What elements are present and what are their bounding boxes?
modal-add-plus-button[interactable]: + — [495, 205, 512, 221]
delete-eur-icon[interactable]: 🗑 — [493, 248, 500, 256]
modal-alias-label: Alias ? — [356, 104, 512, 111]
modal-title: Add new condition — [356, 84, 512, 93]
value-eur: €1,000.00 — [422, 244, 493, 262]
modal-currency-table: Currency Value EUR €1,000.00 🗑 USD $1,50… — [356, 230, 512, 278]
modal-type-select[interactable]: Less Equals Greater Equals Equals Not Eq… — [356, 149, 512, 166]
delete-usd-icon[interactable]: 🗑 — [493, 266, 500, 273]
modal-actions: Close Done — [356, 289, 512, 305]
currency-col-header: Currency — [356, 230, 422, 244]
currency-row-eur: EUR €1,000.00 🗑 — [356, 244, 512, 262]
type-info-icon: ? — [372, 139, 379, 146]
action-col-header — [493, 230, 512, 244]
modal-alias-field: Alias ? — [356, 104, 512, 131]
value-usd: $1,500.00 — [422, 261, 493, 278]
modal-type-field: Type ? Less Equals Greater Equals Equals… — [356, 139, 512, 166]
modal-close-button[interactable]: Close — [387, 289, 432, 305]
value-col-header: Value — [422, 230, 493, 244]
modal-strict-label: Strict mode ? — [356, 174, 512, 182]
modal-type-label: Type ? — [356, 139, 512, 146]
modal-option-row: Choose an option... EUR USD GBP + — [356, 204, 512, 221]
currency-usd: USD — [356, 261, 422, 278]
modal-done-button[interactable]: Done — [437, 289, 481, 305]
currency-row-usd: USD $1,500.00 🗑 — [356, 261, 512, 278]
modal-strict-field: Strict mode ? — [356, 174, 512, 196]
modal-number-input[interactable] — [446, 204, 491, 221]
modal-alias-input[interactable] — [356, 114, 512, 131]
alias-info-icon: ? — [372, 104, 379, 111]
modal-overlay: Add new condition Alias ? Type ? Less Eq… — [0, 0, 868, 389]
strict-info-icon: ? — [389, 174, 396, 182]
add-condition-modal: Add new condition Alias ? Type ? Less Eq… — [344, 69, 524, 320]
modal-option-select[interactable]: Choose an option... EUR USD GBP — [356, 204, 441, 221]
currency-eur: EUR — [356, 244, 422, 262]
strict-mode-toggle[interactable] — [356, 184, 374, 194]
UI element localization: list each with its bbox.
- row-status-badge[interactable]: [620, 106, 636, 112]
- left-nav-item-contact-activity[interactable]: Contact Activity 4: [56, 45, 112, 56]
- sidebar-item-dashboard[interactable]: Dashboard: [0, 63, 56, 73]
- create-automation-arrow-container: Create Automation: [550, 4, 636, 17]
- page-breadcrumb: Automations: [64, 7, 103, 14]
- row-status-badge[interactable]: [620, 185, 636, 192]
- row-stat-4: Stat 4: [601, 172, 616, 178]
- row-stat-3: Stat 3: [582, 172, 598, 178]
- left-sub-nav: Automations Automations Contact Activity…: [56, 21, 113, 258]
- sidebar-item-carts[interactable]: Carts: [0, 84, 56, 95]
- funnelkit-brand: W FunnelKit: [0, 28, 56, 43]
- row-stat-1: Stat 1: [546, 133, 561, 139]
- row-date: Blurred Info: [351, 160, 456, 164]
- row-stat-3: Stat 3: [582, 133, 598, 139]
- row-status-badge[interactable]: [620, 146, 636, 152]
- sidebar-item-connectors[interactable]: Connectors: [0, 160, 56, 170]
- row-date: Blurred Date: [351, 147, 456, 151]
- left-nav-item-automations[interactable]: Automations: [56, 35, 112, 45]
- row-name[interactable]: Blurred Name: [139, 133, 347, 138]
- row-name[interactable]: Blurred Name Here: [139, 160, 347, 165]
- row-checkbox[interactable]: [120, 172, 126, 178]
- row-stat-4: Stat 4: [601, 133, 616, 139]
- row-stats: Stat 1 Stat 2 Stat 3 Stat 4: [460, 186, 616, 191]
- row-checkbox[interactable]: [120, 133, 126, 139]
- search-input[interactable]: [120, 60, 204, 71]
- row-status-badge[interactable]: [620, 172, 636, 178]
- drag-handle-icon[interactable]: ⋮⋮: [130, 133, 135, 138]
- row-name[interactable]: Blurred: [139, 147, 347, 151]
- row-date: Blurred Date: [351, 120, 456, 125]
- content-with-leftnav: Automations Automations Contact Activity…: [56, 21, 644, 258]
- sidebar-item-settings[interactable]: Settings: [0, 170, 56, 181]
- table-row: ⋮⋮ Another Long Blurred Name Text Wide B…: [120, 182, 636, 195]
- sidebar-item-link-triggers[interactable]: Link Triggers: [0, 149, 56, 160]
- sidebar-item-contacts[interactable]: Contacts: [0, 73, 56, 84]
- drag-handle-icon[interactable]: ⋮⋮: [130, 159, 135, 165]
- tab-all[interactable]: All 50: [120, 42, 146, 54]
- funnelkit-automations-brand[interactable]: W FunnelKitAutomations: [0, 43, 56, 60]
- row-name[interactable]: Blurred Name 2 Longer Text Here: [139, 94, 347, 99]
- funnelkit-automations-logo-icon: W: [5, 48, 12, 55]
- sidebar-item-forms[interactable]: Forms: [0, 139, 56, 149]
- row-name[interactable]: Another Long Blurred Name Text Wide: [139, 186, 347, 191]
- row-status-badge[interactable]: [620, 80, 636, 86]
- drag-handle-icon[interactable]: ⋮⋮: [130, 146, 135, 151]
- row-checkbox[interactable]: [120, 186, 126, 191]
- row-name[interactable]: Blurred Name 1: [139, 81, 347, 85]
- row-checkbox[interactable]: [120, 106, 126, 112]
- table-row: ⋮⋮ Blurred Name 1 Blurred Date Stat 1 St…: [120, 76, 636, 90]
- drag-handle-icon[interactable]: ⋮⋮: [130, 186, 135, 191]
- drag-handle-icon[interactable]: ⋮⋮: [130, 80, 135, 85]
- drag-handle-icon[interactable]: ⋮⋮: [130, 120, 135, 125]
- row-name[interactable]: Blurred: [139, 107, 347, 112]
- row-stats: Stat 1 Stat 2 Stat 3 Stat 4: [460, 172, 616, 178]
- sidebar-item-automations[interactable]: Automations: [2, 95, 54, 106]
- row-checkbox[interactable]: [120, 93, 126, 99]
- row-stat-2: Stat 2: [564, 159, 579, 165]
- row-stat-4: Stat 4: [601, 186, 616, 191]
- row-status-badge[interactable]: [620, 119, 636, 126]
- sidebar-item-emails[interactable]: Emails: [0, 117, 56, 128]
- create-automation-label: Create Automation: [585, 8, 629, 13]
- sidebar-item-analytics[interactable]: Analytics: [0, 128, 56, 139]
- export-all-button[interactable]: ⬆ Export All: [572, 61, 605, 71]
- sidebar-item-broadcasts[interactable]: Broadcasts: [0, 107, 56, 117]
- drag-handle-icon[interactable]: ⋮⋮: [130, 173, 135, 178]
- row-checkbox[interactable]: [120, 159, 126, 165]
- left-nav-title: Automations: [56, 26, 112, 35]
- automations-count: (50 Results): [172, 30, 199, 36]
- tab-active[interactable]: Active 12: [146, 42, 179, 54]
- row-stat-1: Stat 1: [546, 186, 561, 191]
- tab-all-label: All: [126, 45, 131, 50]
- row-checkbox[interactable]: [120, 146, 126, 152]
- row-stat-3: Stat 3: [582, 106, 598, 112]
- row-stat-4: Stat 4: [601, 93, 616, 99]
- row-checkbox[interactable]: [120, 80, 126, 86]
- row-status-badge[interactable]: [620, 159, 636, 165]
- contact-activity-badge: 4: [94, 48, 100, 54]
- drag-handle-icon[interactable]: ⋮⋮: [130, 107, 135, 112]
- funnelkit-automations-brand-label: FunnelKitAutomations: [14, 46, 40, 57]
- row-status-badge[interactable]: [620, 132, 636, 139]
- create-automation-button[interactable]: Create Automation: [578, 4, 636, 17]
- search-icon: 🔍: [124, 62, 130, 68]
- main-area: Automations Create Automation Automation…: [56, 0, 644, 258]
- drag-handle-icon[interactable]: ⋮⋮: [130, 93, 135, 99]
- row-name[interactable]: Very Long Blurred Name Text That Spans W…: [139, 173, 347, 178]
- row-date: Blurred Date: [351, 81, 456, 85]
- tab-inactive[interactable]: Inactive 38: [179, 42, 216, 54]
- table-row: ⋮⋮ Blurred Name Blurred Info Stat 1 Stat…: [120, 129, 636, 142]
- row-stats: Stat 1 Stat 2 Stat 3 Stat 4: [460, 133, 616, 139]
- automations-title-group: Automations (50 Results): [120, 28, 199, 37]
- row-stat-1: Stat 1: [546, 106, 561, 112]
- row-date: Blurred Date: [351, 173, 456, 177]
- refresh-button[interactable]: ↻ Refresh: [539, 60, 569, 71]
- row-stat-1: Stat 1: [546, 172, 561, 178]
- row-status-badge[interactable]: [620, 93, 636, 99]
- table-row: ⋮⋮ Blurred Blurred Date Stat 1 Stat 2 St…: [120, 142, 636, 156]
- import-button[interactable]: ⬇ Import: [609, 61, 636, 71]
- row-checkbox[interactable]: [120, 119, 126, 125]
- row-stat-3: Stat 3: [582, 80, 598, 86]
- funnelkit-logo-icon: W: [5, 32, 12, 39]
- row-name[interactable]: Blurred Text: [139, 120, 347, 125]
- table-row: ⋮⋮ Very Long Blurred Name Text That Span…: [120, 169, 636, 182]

---*---

■ AIM OF THE TASK ■
For each line of the listing that holds the word "Text", show that line.

■ COMPLETED TASK ■
- table-row: ⋮⋮ Another Long Blurred Name Text Wide B…: [120, 182, 636, 195]
- row-name[interactable]: Blurred Name 2 Longer Text Here: [139, 94, 347, 99]
- row-name[interactable]: Another Long Blurred Name Text Wide: [139, 186, 347, 191]
- row-name[interactable]: Very Long Blurred Name Text That Spans W…: [139, 173, 347, 178]
- row-name[interactable]: Blurred Text: [139, 120, 347, 125]
- table-row: ⋮⋮ Very Long Blurred Name Text That Span…: [120, 169, 636, 182]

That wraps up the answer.